##### Extracted information #####
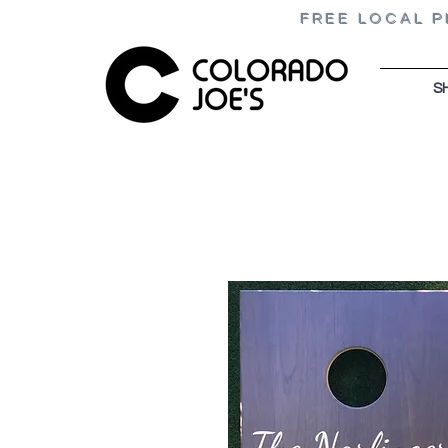
FREE LOCAL P
S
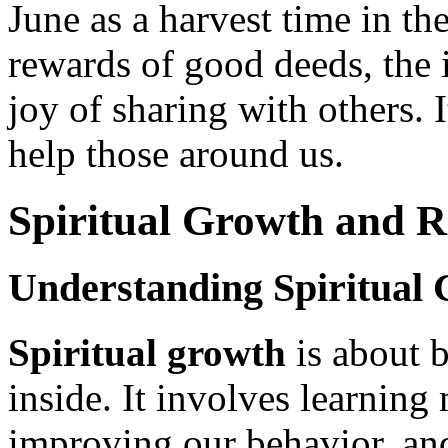
June as a harvest time in th
rewards of good deeds, the 
joy of sharing with others. I
help those around us.
Spiritual Growth and R
Understanding Spiritual
Spiritual growth
is about 
inside. It involves learning
improving our behavior, a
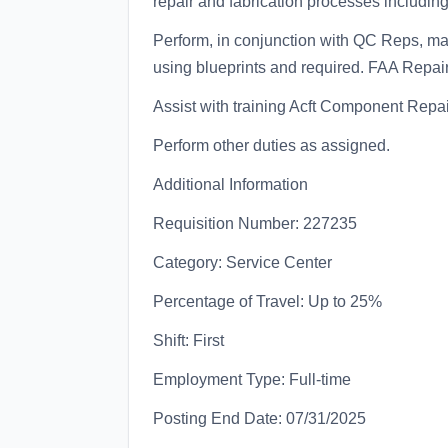
repair and fabrication processes including 
Perform, in conjunction with QC Reps, mas
using blueprints and required. FAA Repair 
Assist with training Acft Component Repai
Perform other duties as assigned.
Additional Information
Requisition Number: 227235
Category: Service Center
Percentage of Travel: Up to 25%
Shift: First
Employment Type: Full-time
Posting End Date: 07/31/2025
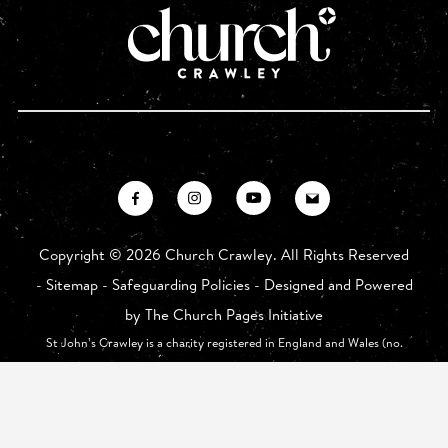
Copyright ©
2026 Church Crawley. All Rights Reserved
-
Sitemap
-
Safeguarding Policies
- Designed and Powered
by
The Church Pages Initiative
St John’s Crawley is a charity registered in England and Wales (no.
1175626) whose registered office is at St John The Baptist Church,
Church Walk, Crawley RH10 1HE.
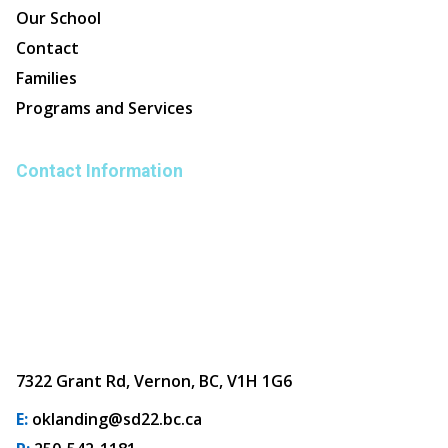
Our School
Contact
Families
Programs and Services
Contact Information
7322 Grant Rd, Vernon, BC, V1H 1G6
E:
oklanding@sd22.bc.ca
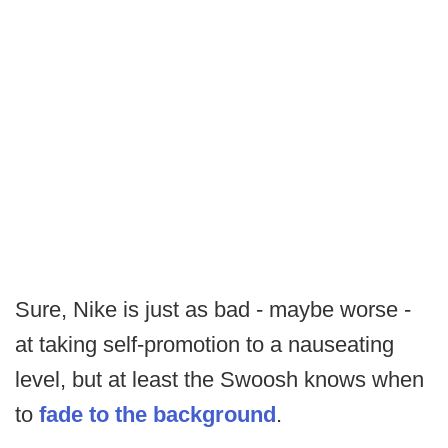
Sure, Nike is just as bad - maybe worse -
at taking self-promotion to a nauseating
level, but at least the Swoosh knows when
to
fade to the background
.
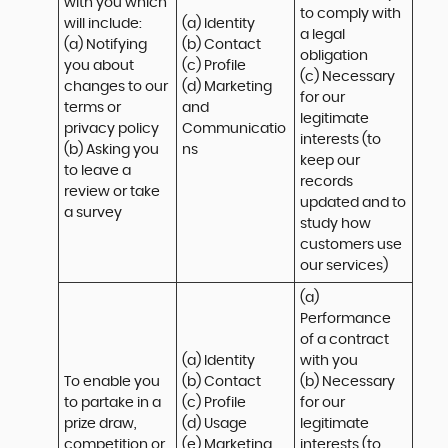
with you which 
to comply with 
will include:

(a) Identity 

a legal 
(a) Notifying 
(b) Contact 

obligation

you about 
(c) Profile 

(c) Necessary 
changes to our 
(d) Marketing 
for our 
terms or 
and 
legitimate 
privacy policy

Communicatio
interests (to 
(b) Asking you 
ns
keep our 
to leave a 
records 
review or take 
updated and to 
a survey
study how 
customers use 
our services)
(a) 
Performance 
of a contract 
(a) Identity 

with you 

To enable you 
(b) Contact 

(b) Necessary 
to partake in a 
(c) Profile 

for our 
prize draw, 
(d) Usage 

legitimate 
competition or 
(e) Marketing 
interests (to 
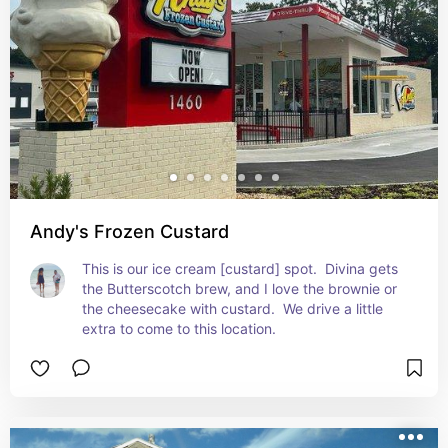
Andy's Frozen Custard
This is our ice cream [custard] spot.  Divina gets 
the Butterscotch brew, and I love the brownie or 
the cheesecake with custard.  We drive a little 
extra to come to this location.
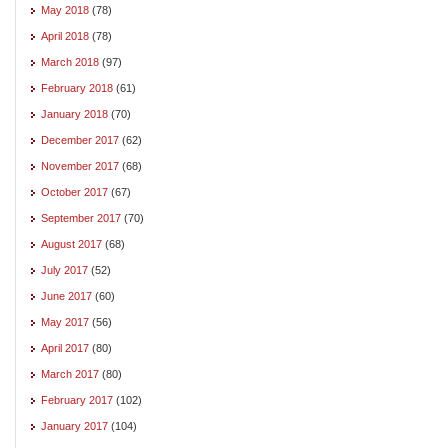
May 2018
(78)
April 2018
(78)
March 2018
(97)
February 2018
(61)
January 2018
(70)
December 2017
(62)
November 2017
(68)
October 2017
(67)
September 2017
(70)
August 2017
(68)
July 2017
(52)
June 2017
(60)
May 2017
(56)
April 2017
(80)
March 2017
(80)
February 2017
(102)
January 2017
(104)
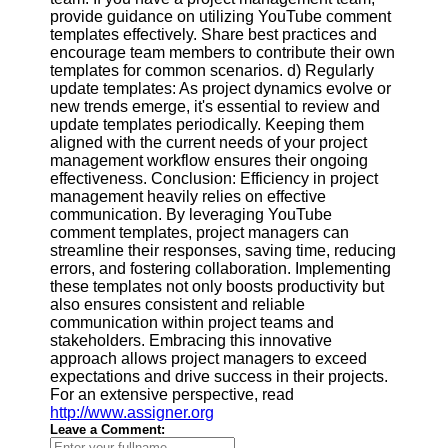
provide guidance on utilizing YouTube comment
templates effectively. Share best practices and
encourage team members to contribute their own
templates for common scenarios. d) Regularly
update templates: As project dynamics evolve or
new trends emerge, it's essential to review and
update templates periodically. Keeping them
aligned with the current needs of your project
management workflow ensures their ongoing
effectiveness. Conclusion: Efficiency in project
management heavily relies on effective
communication. By leveraging YouTube
comment templates, project managers can
streamline their responses, saving time, reducing
errors, and fostering collaboration. Implementing
these templates not only boosts productivity but
also ensures consistent and reliable
communication within project teams and
stakeholders. Embracing this innovative
approach allows project managers to exceed
expectations and drive success in their projects.
For an extensive perspective, read
http://www.assigner.org
Leave a Comment:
#####
**How to complete this task**
Set out every line from the material that contains the string "managers".

**Result**
comment templates, project managers can
approach allows project managers to exceed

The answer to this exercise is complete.